FTL – The shortest distance between any two points is a straight line and FTL makes good on that law. With only one load to consider, a truck can go straight from origin to destination without having to stray from the natural path between the two. The only factor limiting how quickly it will arrive is a driver’s hours of service and the limits of capacity. FTL shipments can travel about 450 miles per day. This daily average has been reduced by nearly 50 miles a day on average since ELD regulations went into effect.
LTL – Since LTL shipments are essentially “carpooling” in the same trailer, they don’t have the luxury of taking a straight line to their ultimate destinations. For example, a shipment going from Boston to Atlanta may include stops at terminals in Philadelphia and Charlotte along the way. These stops and diversions can reduce overall distance traveled to roughly 300 miles per day.
However, since LTL shipments don’t have to wait for a full truck to depart, they can be scheduled more frequently than FTL shipments and present shippers with the opportunity to bring smaller shipments to market quicker.
There is always a risk of damage, delay, and loss when shipping your product over the road. Many damages, however, do not occur while freight is in transit, but when it is being handled at distribution centers and terminals.

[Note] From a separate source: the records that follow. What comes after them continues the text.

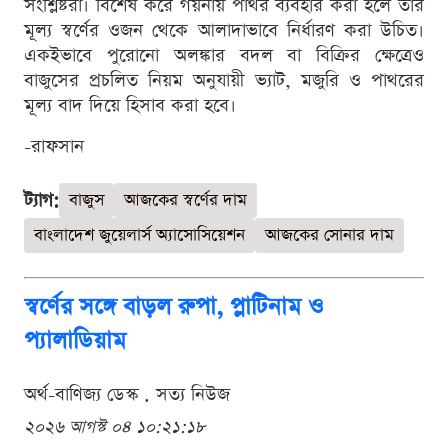
সংশ্লিষ্টরা। বিশেষ করে গয়নায় পাথর ব্যবহার করা হলে তার
মূল্য স্বর্ণের ওজন থেকে আলাদাভাবে নির্ধারণ করা উচিত।
একইভাবে পুরোনো অলঙ্কার বদল বা বিক্রির ক্ষেত্রেও
বাজুসের প্রচলিত নিয়ম অনুযায়ী ভ্যাট, মজুরি ও পাথরের
মূল্য বাদ দিয়ে হিসাব করা হবে।
-রাফসান
ট্যাগ:
বাজুস
আজকের স্বর্ণের দাম
বাংলাদেশ জুয়েলার্স অ্যাসোসিয়েশন
আজকের সোনার দাম
স্বর্ণের সঙ্গে বাড়ল রুপা, প্লাটিনাম ও
প্যালাডিয়াম
অর্থ-বাণিজ্য ডেস্ক . সত্য নিউজ
২০২৬ আগস্ট ০৪ ১০:২১:১৮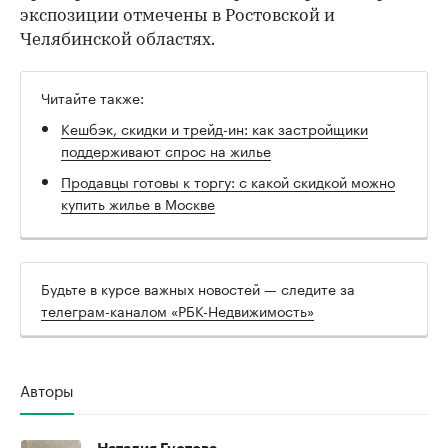
экспозиции отмечены в Ростовской и
Челябинской областях.
Читайте также:
Кешбэк, скидки и трейд-ин: как застройщики
поддерживают спрос на жилье
Продавцы готовы к торгу: с какой скидкой можно
купить жилье в Москве
Будьте в курсе важных новостей — следите за
телеграм-каналом «РБК-Недвижимость»
Авторы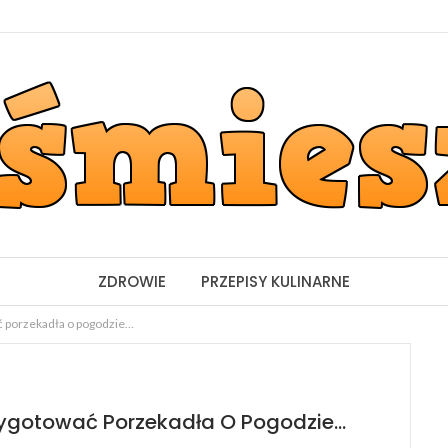
ZDROWIE
PRZEPISY KULINARNE
ć porzekadła o pogodzie…
rzygotować Porzekadła O Pogodzie…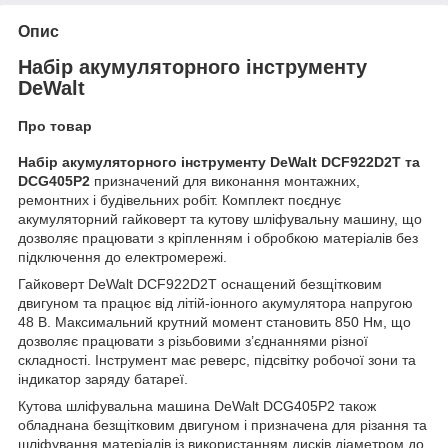
Опис
Набір акумуляторного інструменту
DeWalt
Про товар
Набір акумуляторного інструменту DeWalt DCF922D2T та
DCG405P2
призначений для виконання монтажних,
ремонтних і будівельних робіт. Комплект поєднує
акумуляторний гайковерт та кутову шліфувальну машину, що
дозволяє працювати з кріпленням і обробкою матеріалів без
підключення до електромережі.
Гайковерт DeWalt DCF922D2T оснащений безщітковим
двигуном та працює від літій-іонного акумулятора напругою
48 В. Максимальний крутний момент становить 850 Нм, що
дозволяє працювати з різьбовими з’єднаннями різної
складності. Інструмент має реверс, підсвітку робочої зони та
індикатор заряду батареї.
Кутова шліфувальна машина DeWalt DCG405P2 також
обладнана безщітковим двигуном і призначена для різання та
шліфування матеріалів із використанням дисків діаметром до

Shipping via truckload has the advantage of only having the shipment handled twice. That is, once when brought onto the trailer and once when carried off.
LTL shipments may need to stop at several terminals before reaching their final destination, being unloaded and reloaded each time that a truck stops.

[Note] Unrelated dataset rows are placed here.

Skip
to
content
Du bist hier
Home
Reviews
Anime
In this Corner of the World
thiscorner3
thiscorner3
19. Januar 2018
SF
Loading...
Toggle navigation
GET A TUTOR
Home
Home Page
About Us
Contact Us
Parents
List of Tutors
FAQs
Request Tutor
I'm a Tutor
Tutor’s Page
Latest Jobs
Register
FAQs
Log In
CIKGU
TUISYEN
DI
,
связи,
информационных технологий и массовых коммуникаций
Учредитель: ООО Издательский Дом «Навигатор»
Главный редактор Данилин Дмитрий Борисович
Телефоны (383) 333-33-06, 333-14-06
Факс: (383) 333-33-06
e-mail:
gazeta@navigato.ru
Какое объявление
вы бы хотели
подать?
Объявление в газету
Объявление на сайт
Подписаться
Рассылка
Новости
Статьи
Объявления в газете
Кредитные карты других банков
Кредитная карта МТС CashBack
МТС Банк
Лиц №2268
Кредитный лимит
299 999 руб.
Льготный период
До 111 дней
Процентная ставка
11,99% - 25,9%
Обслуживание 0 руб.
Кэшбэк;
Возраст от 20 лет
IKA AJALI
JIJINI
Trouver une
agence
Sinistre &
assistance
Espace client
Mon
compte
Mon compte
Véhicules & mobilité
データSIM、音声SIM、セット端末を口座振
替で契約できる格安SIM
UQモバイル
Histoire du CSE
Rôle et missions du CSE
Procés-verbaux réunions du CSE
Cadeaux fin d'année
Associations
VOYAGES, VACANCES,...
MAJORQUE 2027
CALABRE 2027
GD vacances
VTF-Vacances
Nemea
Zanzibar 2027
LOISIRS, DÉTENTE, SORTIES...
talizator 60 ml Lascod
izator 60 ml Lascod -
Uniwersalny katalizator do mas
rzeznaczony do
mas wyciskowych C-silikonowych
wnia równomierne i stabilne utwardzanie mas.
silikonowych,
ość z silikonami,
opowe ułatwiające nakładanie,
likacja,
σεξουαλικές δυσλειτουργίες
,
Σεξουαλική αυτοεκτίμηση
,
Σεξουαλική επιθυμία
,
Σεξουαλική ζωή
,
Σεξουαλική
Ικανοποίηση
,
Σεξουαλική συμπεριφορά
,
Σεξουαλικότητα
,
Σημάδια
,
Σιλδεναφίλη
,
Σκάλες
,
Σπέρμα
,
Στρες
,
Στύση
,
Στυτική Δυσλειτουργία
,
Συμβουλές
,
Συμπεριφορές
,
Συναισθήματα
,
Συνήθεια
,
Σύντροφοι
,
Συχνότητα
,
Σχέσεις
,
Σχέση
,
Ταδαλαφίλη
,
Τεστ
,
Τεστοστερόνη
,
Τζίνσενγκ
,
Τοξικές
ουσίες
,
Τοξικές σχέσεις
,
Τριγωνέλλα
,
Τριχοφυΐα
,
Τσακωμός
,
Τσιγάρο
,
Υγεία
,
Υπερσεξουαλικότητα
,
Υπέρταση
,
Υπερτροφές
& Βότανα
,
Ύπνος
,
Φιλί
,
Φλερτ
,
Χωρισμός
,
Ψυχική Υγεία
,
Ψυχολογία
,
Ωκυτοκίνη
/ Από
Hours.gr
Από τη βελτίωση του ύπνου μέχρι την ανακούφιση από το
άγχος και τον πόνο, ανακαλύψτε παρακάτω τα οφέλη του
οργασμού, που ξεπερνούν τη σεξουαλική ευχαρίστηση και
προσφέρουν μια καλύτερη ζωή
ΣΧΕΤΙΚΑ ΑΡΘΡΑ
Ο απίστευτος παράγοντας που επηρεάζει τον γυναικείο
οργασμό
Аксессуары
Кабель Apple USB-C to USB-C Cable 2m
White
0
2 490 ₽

Let’s use our above example of a shipment moving from Boston to Atlanta. When it comes to handling, this looks more like three separate trips – from Boston to Philly, Philly to Charlotte, then Charlotte to Atlanta in one straight course. This means your product may be handled a few times, which leads to a higher risk of damage. Additionally, shipments can also be misloaded, improperly routed, and stolen.
As you can see, there really is no right answer in the debate between FTL vs LTL freight. Most optimized supply chains will utilize both forms of inland transportation, using them situationally and interchangeably when they best fit a given circumstance.
Shippers should ask themselves the following questions:
- Am I using the best routing given the needs of this shipment?
- Can we save money through intelligent routing and consolidations?
- Is my freight properly classified?
- Do I have freight that both/either FTL and LTL carriers want to carry? (read our shipper of choice guide for more on that)
- Are we capturing our shipment data and using it to reduce costs, increase visibility, and improve efficiency?